10Mais nous nous garderons bien de répondre, de peur de nous retrouver nous-mêmes tributaires de présupposés, qui à leur tour relativiseraient et historiciseraient notre propre position. Et, de fait, nous trouverons dans cette position de surplomb une forme de légitimité. Cependant, de cette façon, commentant des auteurs et faisant l’histoire des doctrines, nous ne serons pas théoriciens, mais « spécialistes » de théorie. Si jusque dans les années 60 et 70, on a pu faire de la théorie littéraire, c’est peut-être qu’on ne craignait pas d’avoir des présupposés et d’appartenir à l’histoire. L’époque de la création de la revue et de la collection Poétique était l’époque des derniers théoriciens heureux.

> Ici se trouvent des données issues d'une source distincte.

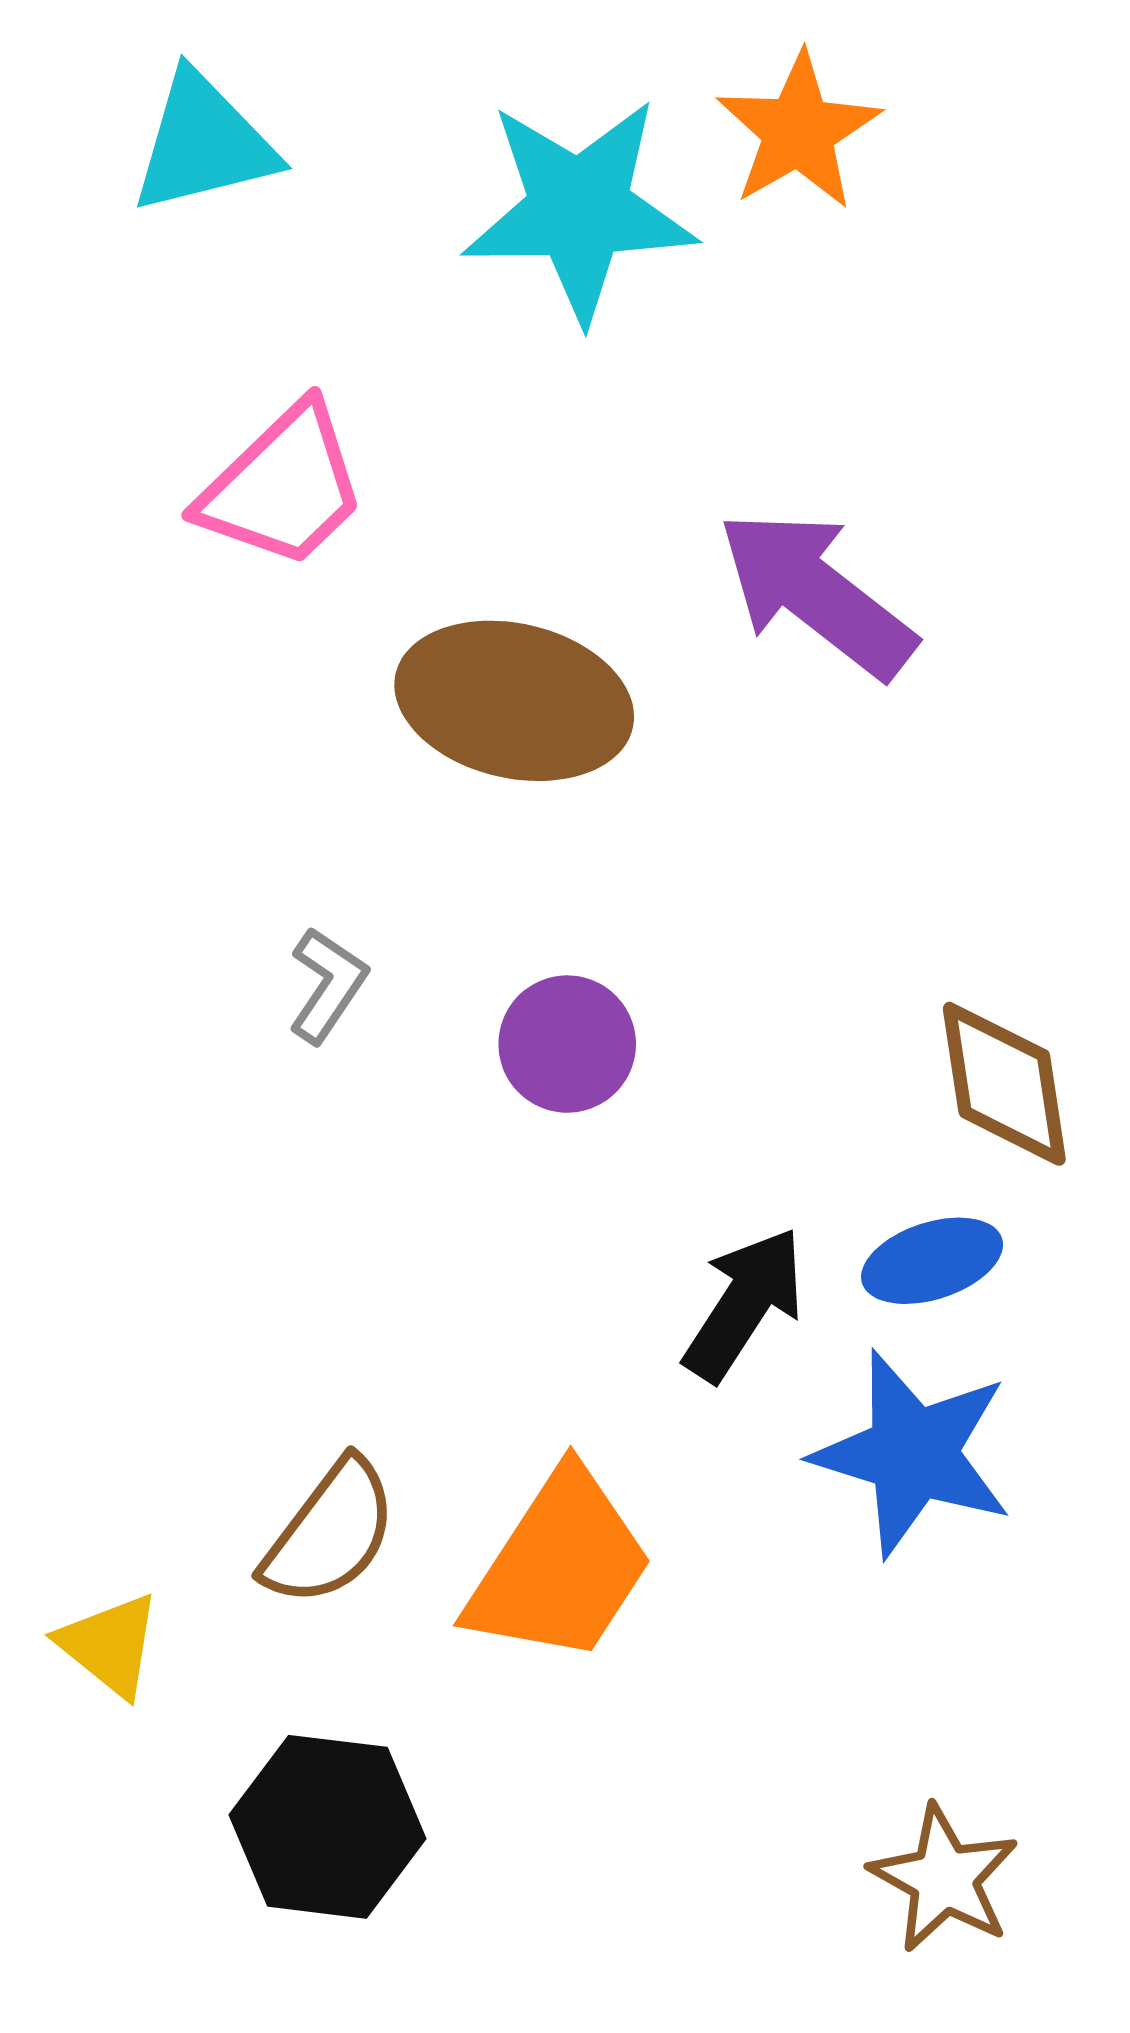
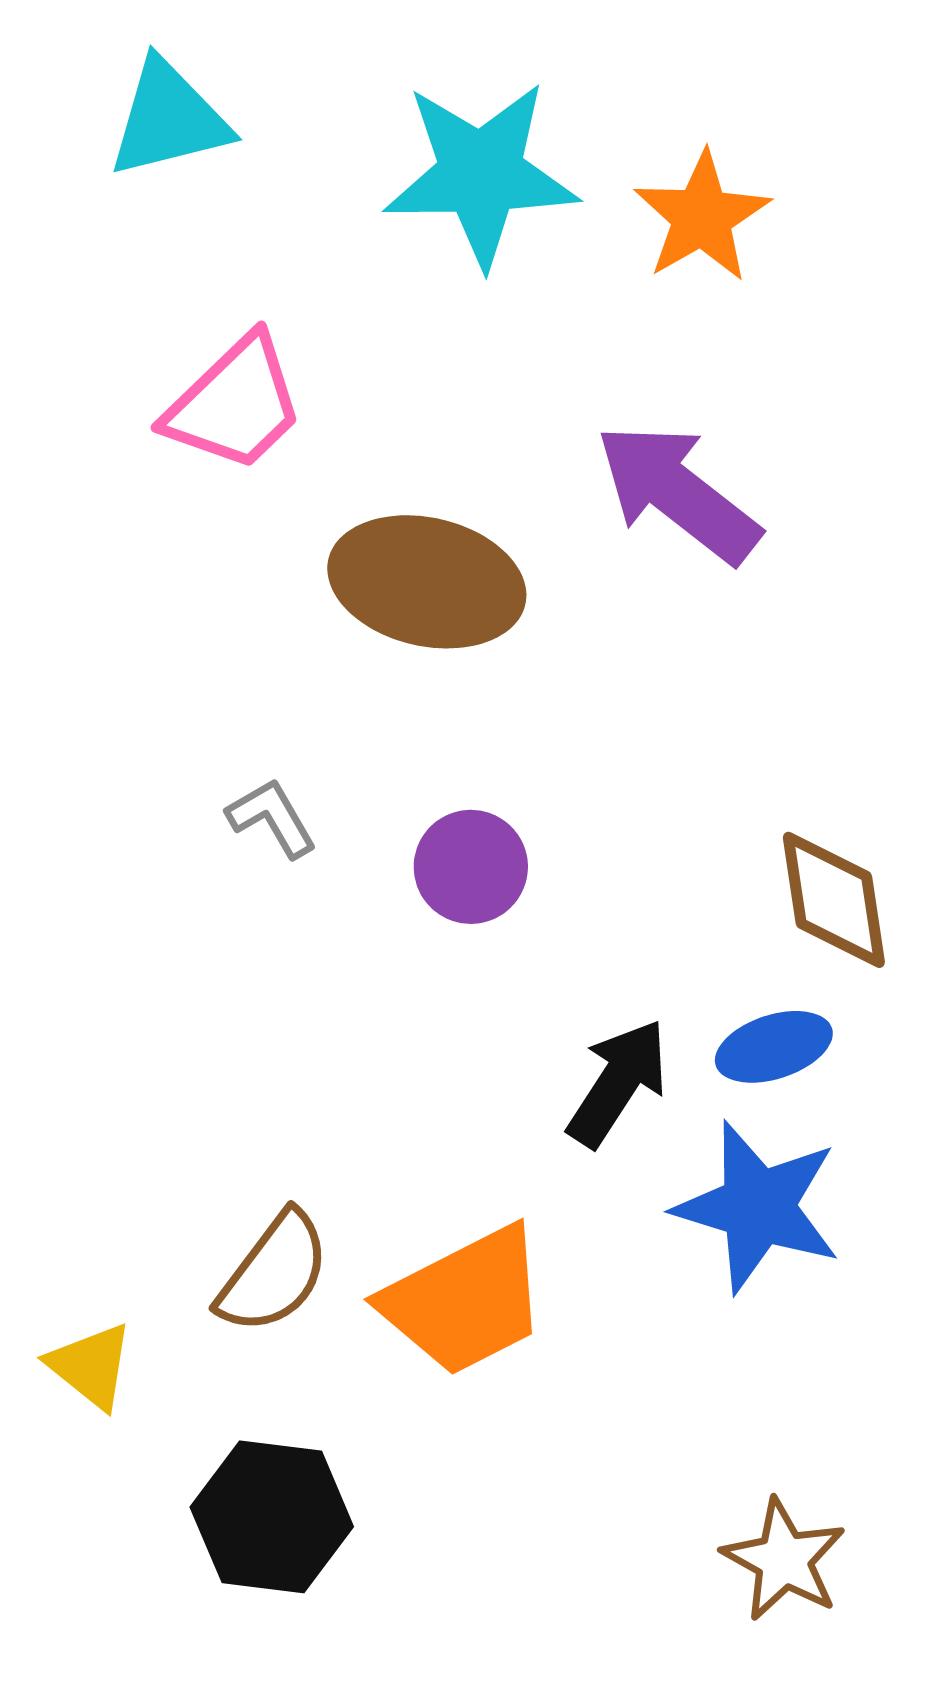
orange star: (798, 131) -> (702, 217), moved
gray L-shape: (328, 985) -> (272, 818), turned -64
orange trapezoid: (560, 1567) -> (465, 1301), turned 30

11Il me semble également que c’est là l’une des vraies raisons, peut-être la vraie raison, du sentiment d’atonie qu’on peut parfois ressentir à l’heure actuelle dans le domaine de la théorie littéraire, après l’effervescence suscitée au tournant des années 2000 par la découverte des théories de la fiction, dernier objet en date à avoir réellement engendré un engouement massif. Ce n’est qu’une raison parmi beaucoup d’autres, évoquées en des termes magistraux par Philippe Hamon, dans l’entretien revigorant qu’il nous a accordé. L’une des ces autres raisons serait l’absence d’une science pouvant faire office de repoussoir, comme l’histoire littéraire il y a un demi-siècle : « la guerre est finie, le travail continue », affirme ainsi Gérard Genette en conclusion de son propre entretien.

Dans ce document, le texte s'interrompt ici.